- Kinston Commercial Historic District
- U.S. National Register of Historic Places
- U.S. Historic district
- Location: Roughly bounded by E. Blount, W. Blount, N. Herritage, W. North and N. Queen Sts., Kinston, North Carolina
- Coordinates: 35°15′46″N 77°34′50″W﻿ / ﻿35.26278°N 77.58056°W
- Area: 21 acres (8.5 ha)
- Built: 1900
- Architect: L. L. Mallard
- Architectural style: Art Deco, Romanesque
- MPS: Kinston MPS
- NRHP reference No.: 94000569
- Added to NRHP: June 3, 1994

= Kinston Commercial Historic District =

Historic district in North Carolina, United States

Kinston Commercial Historic District is a national historic district located at Kinston, Lenoir County, North Carolina. It encompasses 30 contributing buildings in a mixed commercial and industrial section of Kinston. The district is considered a boundary increase to the previously listed Queen-Gordon Streets Historic District.
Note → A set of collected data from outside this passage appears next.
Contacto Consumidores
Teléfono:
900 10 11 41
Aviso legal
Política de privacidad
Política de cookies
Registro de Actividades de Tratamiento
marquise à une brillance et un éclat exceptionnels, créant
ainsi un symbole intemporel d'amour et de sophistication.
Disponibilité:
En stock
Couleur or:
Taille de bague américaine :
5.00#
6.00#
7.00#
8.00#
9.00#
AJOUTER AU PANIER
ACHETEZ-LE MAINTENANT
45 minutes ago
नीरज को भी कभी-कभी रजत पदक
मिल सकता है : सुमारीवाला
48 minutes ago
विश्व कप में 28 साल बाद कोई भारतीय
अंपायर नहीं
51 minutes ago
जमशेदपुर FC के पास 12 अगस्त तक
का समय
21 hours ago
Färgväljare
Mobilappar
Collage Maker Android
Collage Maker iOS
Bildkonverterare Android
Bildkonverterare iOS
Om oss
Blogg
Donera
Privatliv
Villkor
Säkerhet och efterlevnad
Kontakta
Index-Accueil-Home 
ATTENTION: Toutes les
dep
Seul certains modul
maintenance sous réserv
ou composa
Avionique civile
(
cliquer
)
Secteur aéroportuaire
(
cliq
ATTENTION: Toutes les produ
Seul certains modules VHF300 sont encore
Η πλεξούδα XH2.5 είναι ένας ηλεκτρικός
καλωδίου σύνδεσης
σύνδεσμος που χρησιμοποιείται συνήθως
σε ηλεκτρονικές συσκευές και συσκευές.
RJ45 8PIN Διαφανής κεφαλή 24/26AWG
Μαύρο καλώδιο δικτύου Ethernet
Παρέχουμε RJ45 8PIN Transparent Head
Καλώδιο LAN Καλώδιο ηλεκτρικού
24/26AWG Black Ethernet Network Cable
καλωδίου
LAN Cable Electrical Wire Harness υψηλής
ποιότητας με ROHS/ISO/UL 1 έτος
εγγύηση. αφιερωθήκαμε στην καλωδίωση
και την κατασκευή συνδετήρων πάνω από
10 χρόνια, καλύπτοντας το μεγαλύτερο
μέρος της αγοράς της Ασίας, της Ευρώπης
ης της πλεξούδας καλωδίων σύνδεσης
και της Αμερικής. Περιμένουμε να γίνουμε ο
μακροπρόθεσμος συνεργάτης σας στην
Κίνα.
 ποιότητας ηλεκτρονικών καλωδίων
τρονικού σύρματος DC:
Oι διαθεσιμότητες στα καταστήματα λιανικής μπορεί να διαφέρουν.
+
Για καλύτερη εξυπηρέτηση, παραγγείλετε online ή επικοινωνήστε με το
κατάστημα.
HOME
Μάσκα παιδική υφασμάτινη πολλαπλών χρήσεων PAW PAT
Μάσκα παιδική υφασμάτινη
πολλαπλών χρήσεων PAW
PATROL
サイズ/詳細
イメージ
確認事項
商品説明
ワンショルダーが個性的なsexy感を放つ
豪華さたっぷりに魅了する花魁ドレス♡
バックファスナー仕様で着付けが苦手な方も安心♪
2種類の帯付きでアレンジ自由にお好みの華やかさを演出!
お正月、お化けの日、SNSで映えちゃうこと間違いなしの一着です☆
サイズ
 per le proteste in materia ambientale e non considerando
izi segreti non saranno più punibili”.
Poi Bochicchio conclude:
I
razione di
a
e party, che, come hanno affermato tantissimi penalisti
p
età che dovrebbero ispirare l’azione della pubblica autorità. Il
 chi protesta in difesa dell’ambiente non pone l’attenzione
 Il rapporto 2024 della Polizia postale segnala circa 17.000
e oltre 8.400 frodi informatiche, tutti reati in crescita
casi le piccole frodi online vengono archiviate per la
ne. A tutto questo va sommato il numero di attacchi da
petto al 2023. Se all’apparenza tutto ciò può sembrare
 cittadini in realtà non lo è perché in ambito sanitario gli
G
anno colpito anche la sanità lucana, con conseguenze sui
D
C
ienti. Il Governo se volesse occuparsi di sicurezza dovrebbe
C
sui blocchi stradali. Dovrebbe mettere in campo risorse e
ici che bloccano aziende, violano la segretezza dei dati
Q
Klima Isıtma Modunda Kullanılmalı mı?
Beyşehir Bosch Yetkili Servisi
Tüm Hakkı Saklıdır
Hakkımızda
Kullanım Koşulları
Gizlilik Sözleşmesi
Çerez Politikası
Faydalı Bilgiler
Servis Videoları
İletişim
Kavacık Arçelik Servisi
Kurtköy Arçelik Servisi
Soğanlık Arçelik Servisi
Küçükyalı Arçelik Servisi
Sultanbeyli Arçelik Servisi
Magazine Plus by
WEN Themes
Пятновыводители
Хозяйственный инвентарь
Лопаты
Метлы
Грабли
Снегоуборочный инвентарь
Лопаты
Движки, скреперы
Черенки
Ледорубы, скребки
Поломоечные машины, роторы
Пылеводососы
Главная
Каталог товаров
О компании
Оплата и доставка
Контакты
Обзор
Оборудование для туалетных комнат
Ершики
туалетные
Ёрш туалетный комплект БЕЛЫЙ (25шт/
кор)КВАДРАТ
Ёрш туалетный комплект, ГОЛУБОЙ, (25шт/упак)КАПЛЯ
The buildings include notable examples of Art Deco and Romanesque style architecture and date between 1896 and 1941. Notable buildings include the Carolina Theatre (1935), Cash Supply Store Building (c. 1914), Spence Motor Company Building, and Ellis Carriage Factory (1908-1914).

It was listed on the National Register of Historic Places in 1994.